投稿者「soshin」のアーカイブ

4月24日(金)礼拝メッセージ

信じて歩みを起こす

中学部3年学年主任 三宅 義人

 

【聖書】マルコによる福音書5章25節~36節(新約聖書70㌻)

さて、ここに十二年間も出血の止まらない女がいた。多くの医者にかかって、ひどく苦しめられ、全財産を使い果たしても何の役にも立たず、ますます悪くなるだけであった。イエスのことを聞いて、群衆の中に紛れ込み、後ろからイエスの服に触れた。「この方の服にでも触れればいやして頂ける」と思ったからである。すると、出血が全く止まって病気がいやされたことを体に感じた。イエスは、自分の内から力が出て行ったことに気づいて、群衆の中で、振り返り、「わたしの服に触れたのはだれか」と言われた。そこで、弟子たちは言った。「群衆があなたに押し迫っているのがお分かりでしょう。それなのに、『だれがわたしに触れたのか』とおっしゃるのですか。
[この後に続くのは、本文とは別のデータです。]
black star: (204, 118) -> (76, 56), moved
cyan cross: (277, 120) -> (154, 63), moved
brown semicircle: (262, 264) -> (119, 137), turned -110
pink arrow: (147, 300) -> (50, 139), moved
」しかし、イエスは触れた者を見つけようと、辺りを見回しておられた。女は自分の身に起こったことを知って恐ろしくなり、震えながら進み出てひれ伏し、すべてをありのままに話した。イエスは言われた。「娘よ、あなたの信仰があなたを救った。安心して行きなさい。もうその病気にかからず。元気に暮らしなさい。」

イエスがまだ話しておられるときに、会堂長の家から人々が来て言った。「お嬢さんは亡くなりました。もう、先生を煩わすには及ばないでしょう。」イエスはその話をそばで聞いて、「恐れることはない。ただ信じなさい」と会堂長に言われた。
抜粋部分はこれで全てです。